Abstract
This article analyses online job advertisements to identify skills that are demanded in selected low- and medium-skilled occupations. We explore data from the publicly administered cross-European EURES job search portal and quantify the different cognitive and non-cognitive skills requested by employers in small European economies. While we find that the service sector demands non-cognitive skills more than other types of occupation, the skill-mix demanded is very diverse across countries, implying that other domestic factors shape how demand is formulated.
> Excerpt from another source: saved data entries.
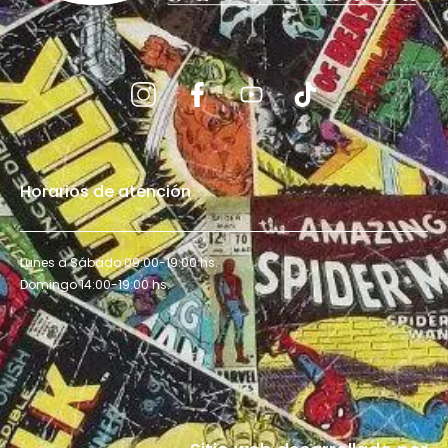
Horarios de atención
Lunes a Sábado 09:00-19:00 hs.
Domingo 14:00-19:00 hs.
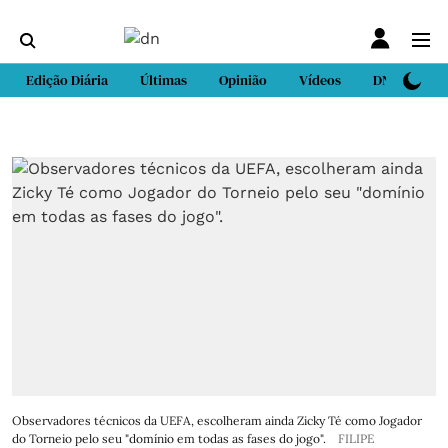
Edição Diária
Últimas
Opinião
Vídeos
DN Sport
Observadores técnicos da UEFA, escolheram ainda Zicky Té como Jogador
do Torneio pelo seu "domínio em todas as fases do jogo".
FILIPE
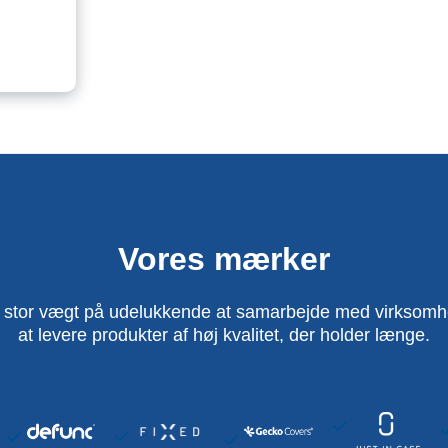
Vores mærker
 stor vægt på udelukkende at samarbejde med virksomhed
at levere produkter af høj kvalitet, der holder længe.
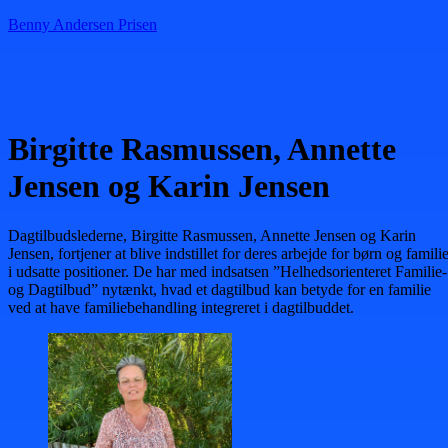
Benny Andersen Prisen
Menu
Birgitte Rasmussen, Annette
Jensen og Karin Jensen
Dagtilbudslederne, Birgitte Rasmussen, Annette Jensen og Karin
Jensen, fortjener at blive indstillet for deres arbejde for børn og famili
i udsatte positioner. De har med indsatsen ”Helhedsorienteret Familie-
og Dagtilbud” nytænkt, hvad et dagtilbud kan betyde for en familie
ved at have familiebehandling integreret i dagtilbuddet.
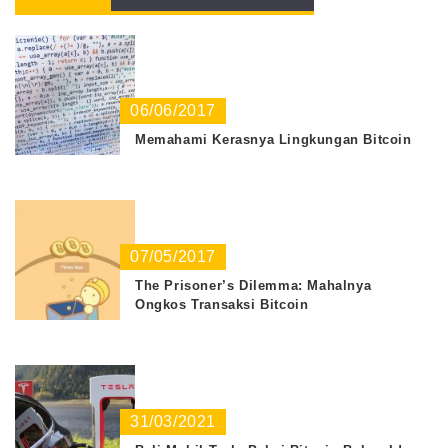
06/06/2017
Memahami Kerasnya Lingkungan Bitcoin
07/05/2017
The Prisoner’s Dilemma: Mahalnya
Ongkos Transaksi Bitcoin
31/03/2021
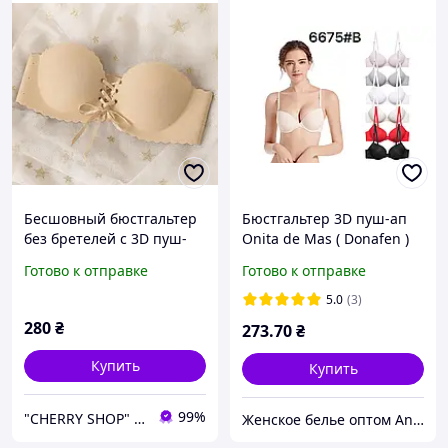
Бесшовный бюстгальтер
Бюстгальтер 3D пуш-ап
без бретелей с 3D пуш-
Onita de Mas ( Donafen )
апом. Бежевый (на
Готово к отправке
Готово к отправке
размер 70-75 B)
5.0
(3)
280
₴
273
.70
₴
Купить
Купить
99%
"CHERRY SHOP" Косметика, женская одежда и аксессуары
Женское белье оптом Anfen, Donafen, Donella, Diorella, белье для кормления.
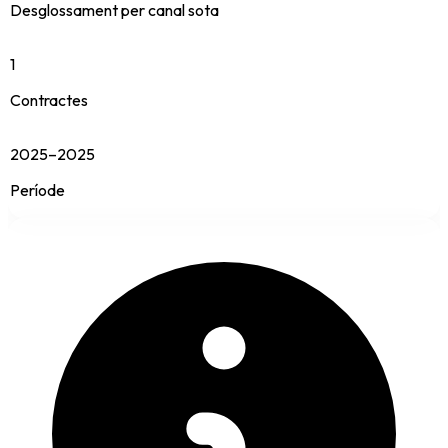
Desglossament per canal sota
1
Contractes
2025–2025
Període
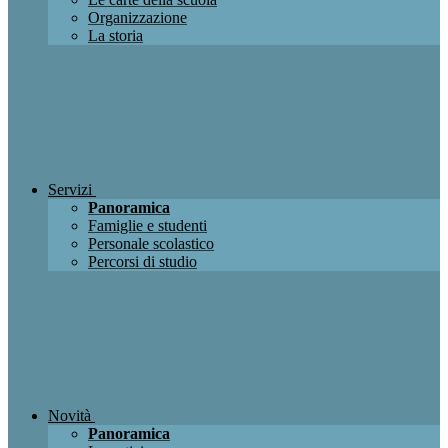
Organizzazione
La storia
Servizi
Panoramica
Famiglie e studenti
Personale scolastico
Percorsi di studio
Novità
Panoramica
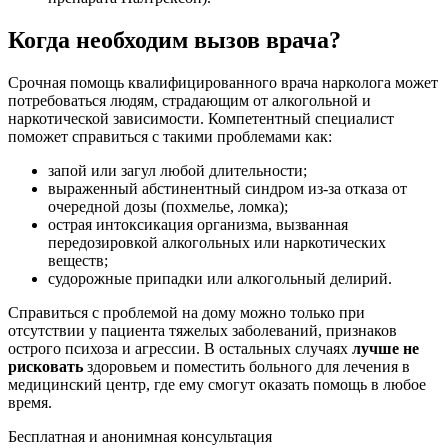
Когда необходим вызов врача?
Срочная помощь квалифицированного врача нарколога может
потребоваться людям, страдающим от алкогольной и
наркотической зависимости. Компетентный специалист
поможет справиться с такими проблемами как:
запой или загул любой длительности;
выраженный абстинентный синдром из-за отказа от
очередной дозы (похмелье, ломка);
острая интоксикация организма, вызванная
передозировкой алкогольных или наркотических
веществ;
судорожные припадки или алкогольный делирий.
Справиться с проблемой на дому можно только при
отсутствии у пациента тяжелых заболеваний, признаков
острого психоза и агрессии. В остальных случаях
лучше не
рисковать
здоровьем и поместить больного для лечения в
медицинский центр, где ему смогут оказать помощь в любое
время.
Бесплатная и анонимная консультация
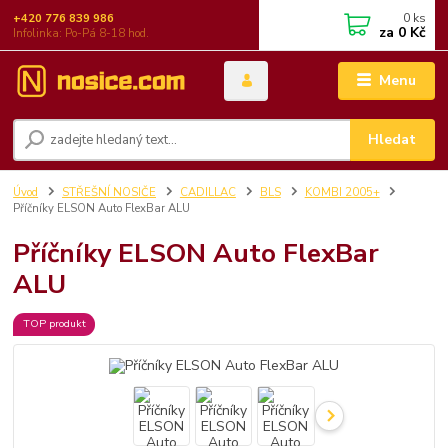
0
ks
+420 776 839 986
za
0 Kč
Infolinka: Po-Pá 8-18 hod.
Menu
Hledat
Úvod
STŘEŠNÍ NOSIČE
CADILLAC
BLS
KOMBI 2005+
Příčníky ELSON Auto FlexBar ALU
Příčníky ELSON Auto FlexBar
ALU
TOP produkt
Our work shows that online portals can become a useful source for studying employers’ demand at the micro-level to inform employment, education and training policies.
Acknowledgements
The authors wish to thank Political Economy Research Group members at CEU and Vladimir Kvetan for useful comments on the earlier versions of this work. We would also like to thank Mikkel Barslund for assistance with preparing coding scheme for the Danish data and for providing useful comments on our work.
Disclosure statement
No potential conflict of interest was reported by the authors.
Notes
1. The American Psychological Association defines cognitive skills as the ‘ability to understand complex ideas, to adapt effectively to the environment, to learn from experience, to engage in various forms of reasoning, to overcome obstacles by taking thought’ (Heckman Citation2011).
2. See Bowles, Gintis and Osborne (Citation2001) for a survey of such literature.
3. Based on the ILO classification, we consider occupations in ISCO88 category 9 as low-skilled (skill level 1) and ISCO88 categories 4–8 as medium-skilled (skill level 2). For more information, see the ILO website (http://www.ilo.org/public/english/bureau/stat/isco/isco88/index.htm). We are aware of the debate contesting such clear division, but it is beyond the scope of this paper to engage with it in more depth. For a discussion and critique on measuring and conceptualising low-skillness see Kureková, Haita, and Beblavỳ (Citation2013).
4. The job ads posted in EURES also have a ‘predefined’ experience field, which was added to the occurrence of experience requirement in the ad description itself.
5. See the EURES website at http://ec.europa.eu/eures/home.jsp?lang=en.
6. Unfortunately, at the time of study we did not have data to estimate the portal coverage at the national level.
7. See the article ‘About EURES Job-search’ on the EURES website (http://ec.europa.eu/eures/main.jsp?acro=job&lang=en&catId=481&parentCategory=481).
8. From the three analysed countries, Denmark is the only one where employers are obliged to report existing vacancy to national PES. In the Czech Republic and Ireland such mandatory obligation does not exist.
9. For an overview of the use of public versus private employment service providers see European Commission and ECORYS (Citation2012, 97).
10. When enquiring about the reason for no or extremely few vacancies in these categories in Ireland with EURES web design staff, we were told that the countries are asked to transpose their national classification systems to ISCO88, which in the case of Ireland is in some occupational areas more problematic due to greater differences between the international classification and the Irish system.
11. These are the latest available according to European Commission and ECORYS (Citation2012, 123).
12. Advertisements written in a foreign language were excluded from the analysis. In all three countries, this meant only a few job advertisements, typically written in English or German.